Связь между Верой и Бельским существовала на самом деле. Она не могла запасть ему в голову из интернета. Почему? Потому что Кукушкины Веры, нарытые по всем поисковым системам, не пересекались ни с Бельским, ни с философией.
Была только одна дразнящая цепочка в ЖЖ юзера rainbows_end, студентки журфака СПбГУ. Запись от 16-го января, разгар сессии, заголовок «пхилосопхия псё»: «так ну-ка все быстро скинулись и купили мне медаль методичку вызубрила, скромной девочкой вырядилась, дурочкой прикинулась, Бердяева приплела, глазки состроила, четвёрку получила, ликёров насосалась не забуду мать родную и Кукушкину В.»
Юзер gruyter — судя по всему, сокурсница — отвечал: «Меня два раза отсылал обратно, типа поготовьтесь ещё, барышня. В итоге трояк за все мучения. Кукушкина не помогла:)))))»
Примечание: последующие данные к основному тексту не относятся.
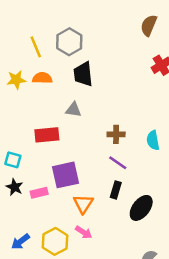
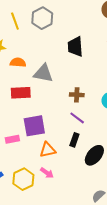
black trapezoid: (83, 74) -> (75, 47), moved
orange semicircle: (42, 78) -> (18, 62), moved
gray triangle: (74, 110) -> (43, 73), size x1.5
orange triangle: (83, 204) -> (48, 150), turned 42

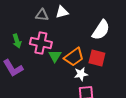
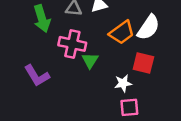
green arrow: (17, 41) -> (42, 19), moved, size x1.5
orange trapezoid: (74, 57) -> (122, 33), moved

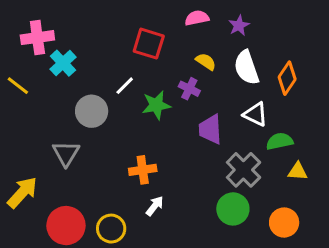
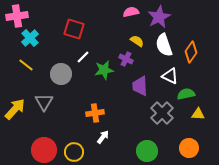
purple star: (239, 25) -> (159, 17), size x1.6
pink cross: (37, 38) -> (17, 16), moved
red square: (149, 44) -> (74, 29), moved
cyan cross: (63, 63) -> (30, 38), moved
yellow line: (18, 86) -> (26, 65), moved
yellow arrow: (22, 192) -> (15, 109), moved
green circle: (233, 209) -> (147, 151), moved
«надо было с умным словом», — наставляла первая студентка. «я ему на одном дыхании — солипсизм кукушкиной!!! аааааа!!!! уууууу!!!!!»
«:-)))))», — заключала вторая.
На этом диалог обрывался. Миша вычитал оба ЖЖ от последнего до первого поста, но «Кукушкину В.» там больше не вспоминали. Месяца два он выстраивал в уме послание к юзеру rainbows_end. Придумал десятки вариаций на тему «Ээээ, о ком это вы?» От каждой вариации воротило с души. Каждая так и осталась в уме. Но теперь это не имело значения. Имело значение то, что связь между Верой и Бельским появилась в его голове на год раньше записи rainbows_end. Либо он получил сигнал из космоса, либо узнал от Веры. А если узнал от Веры, значит, три года назад она существовала. Что и требовалось доказать.
Второе доказанное свойство реальности переплеталось с первым: Вера, которая существовала три года назад, в некоторых случаях говорила правду. Ему, Мише. Как минимум, она представилась настоящим именем. Рассказала о знакомстве с Бельским.